Desgraciadamente en los sucesivos años no seguí practicando la carrera de larga distancia de forma asidua. Pero esto será motivo de otra entrada.
Correr aquella carrera valió la pena y el esfuerzo. No hay duda.
lunes 14 de diciembre de 2009
Berenguer Mallol
Me felicito por haber tenido la fortuna de conocer a los que me empujaron a abrir este blog.
Y lo compruebo ahora que repaso las entradas antiguas.
Sin quererlo llevo un año relatando un pedacito de mi historia personal. Interesante sin duda.
Este preámbulo sirve para introducir un relato que cuente algunos de mis recuerdos vividos en casa de mis “yayos” en la calle Berenguer Mallol de Valencia. Ahora todavía los tengo relativamente frescos en mi memoria y mañana Dios sabe.
La casa estaba en un segundo piso sin ascensor y con unas escaleras muy estrechas.
La casa tenía un estrecho balcón delante pero una sensacional galería semicerrada en la parte de atrás donde discurría la mayor parte de la vida diaria gracias al benigno clima de Valencia.
Se me agolpan cientos de anécdotas y pequeños recuerdos que quisiera traer aquí:
La coca de llanda de mi yaya, el codonyat dolç, el boxeaoret, el sifón, el comú, el olor dulzón de mi abuela, la paz y el sosiego en la mirada de mi abuelo, …
Pero el recuerdo que hoy quiero plasmar es mi afición a construir barcos con trocitos de madera y tachuelas que mi abuelo, ebanista de profesión, me proporcionaba.
En un altillo de la galería había cientos de tablillas que yo siempre reclamaba para ampliar la flota. Las más anchas servían para la pista de aterrizaje de los portaviones y con el resto me las iba ingeniando para componer la flota con barcos de todos los tamaños.
En el suelo de la galería disponía la flota preparada para recibir al enemigo y librar la batalla naval pertinente. Mientras los barcos iban ocupando cada vez más espacio de la galería mi abuelo me observaba sentado en una silla de enea. Sus consejos a la hora de construir la flota eran siempre bien recibidos, si bien su mayor preocupación era evitar que me diera un martillazo en el dedo.

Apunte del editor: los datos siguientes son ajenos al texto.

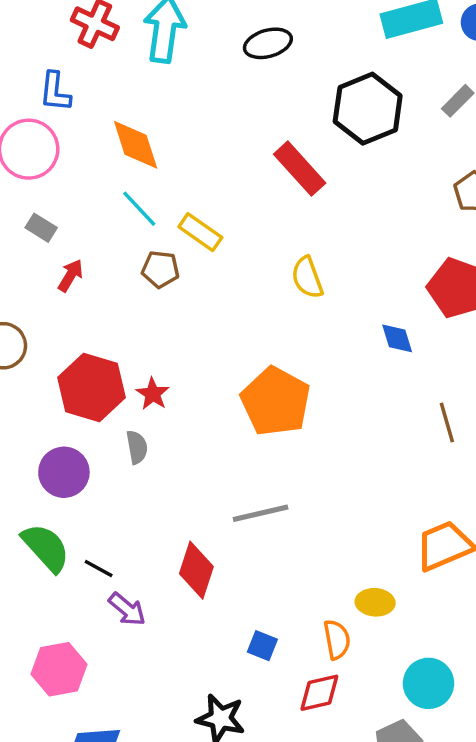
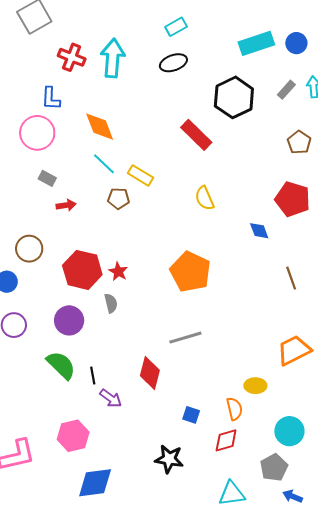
red arrow: (71, 275) -> (66, 205), turned 54
black line: (99, 569) -> (93, 376), turned 54

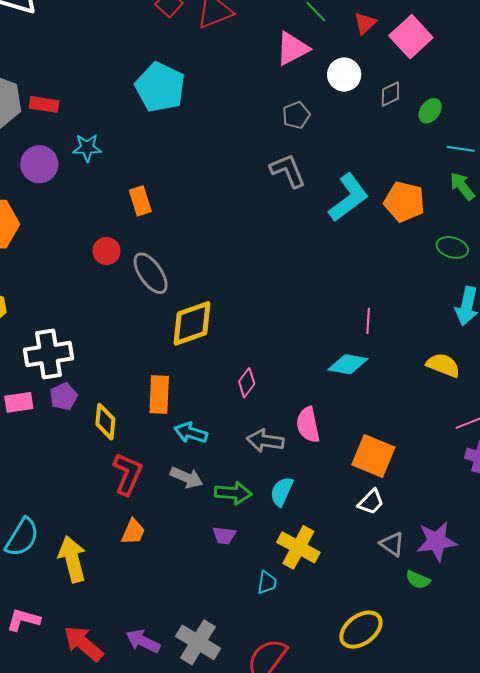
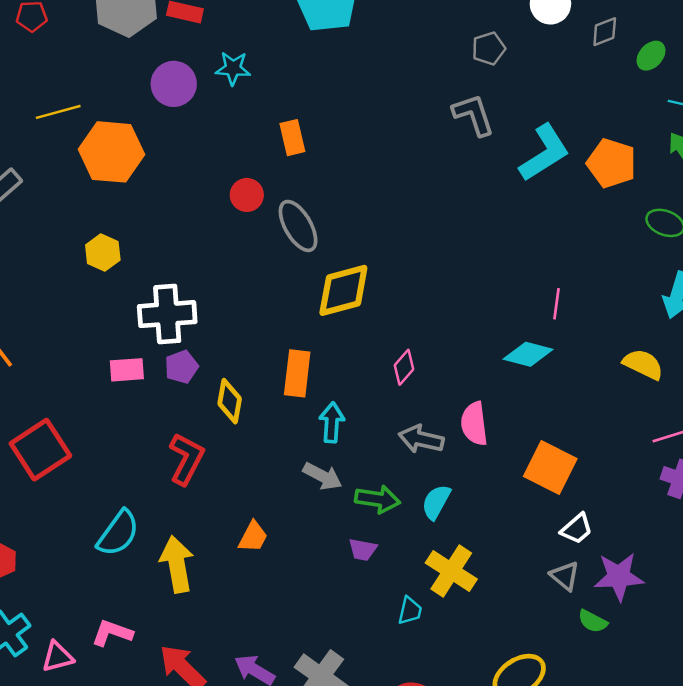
cyan arrow: (191, 433) -> (332, 422), turned 72
red L-shape: (128, 474) -> (186, 459), moved
white trapezoid: (371, 502) -> (577, 529), moved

El recuerdo es vago pero debieron ser muchas las horas dedicadas a la flota naval bajo el amor que desparramaban mis abuelos sobre mí.
Mi padre es hijo único y yo el primer nieto. Es fácil entender que yo era el rey allí.
Berenguer Mallol es el nombre de la calle. Un calle de barrio, clásica y como de las que ahora es difícil de disfrutar.
En la esquina estaba la ferretería, La Estrella. En la esquina opuesta la tienda de tejidos de punto y mercería. En la acera de enfrente estaba la panadería y la bodega donde comprábamos el vino a granel y los sifones.
Tiendas de barrio todas ellas donde al entrar me reconocían como el nieto de la Sra. Consuelo.
Pedacitos de historia que componen mi historia personal.